Rinden homenaje, de ese modo, a los llamados protomártires, Manolín Abad y sus compañeros, fusilados en las cercanías en 1848.
En el cementerio del Parque Mártires de la Libertad se encuentra un monolito que destaca sobre el entorno. Este elemento rememora el intento de tomar Huesca y extender la revuelta liberal, pero fue derrotado y sus líderes ejecutados por las tropas leales al gobierno de Narváez un cuarto de siglo antes de la proclamación de la Primera República.
Esta tarde lluviosa y desapacible, una decena de oscenses han desafiado lluvias y barro para acercarse al monolitos y, bajo el precario amparo de unos paraguas, dedicar unas frases y unos pensamientos a la memoria de esa España que, con más voluntad que acierto, intentó sacar esta tierra del secular abandono y retraso que arrastraba. Una intentona que duró poco tiempo y que finalizó, como otras tantas veces nos recuerda nuestra historia, con un pronunciamiento militar.

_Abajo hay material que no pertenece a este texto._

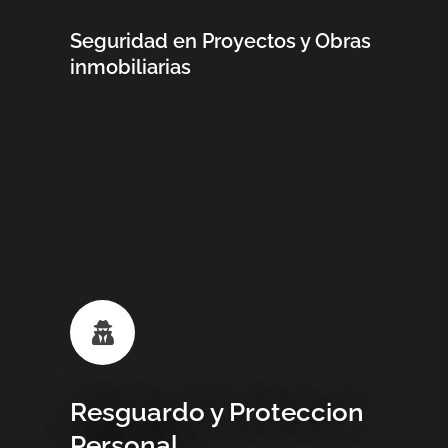
Seguridad en Proyectos y Obras
inmobiliarias
Resguardo y Proteccion
Personal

En este entorno rodeado de lápidas que recuerdan episodios trágicos de nuestra historia ciudadana, este grupo de personas, al igual que lo llevan haciendo desde hace dos décadas, se han reunido un corto lapso de tiempo. Han atendido una breve intervención del profesor Adé Buil acerca de los movimientos revolucionarios del siglo XIX y, eso sí, han bajado raudos a buscar consuelo en un café cercano. Atrás han dejado el monolito, al acercarse la oscuridad, con la sensación renovada de una promesa cumplida.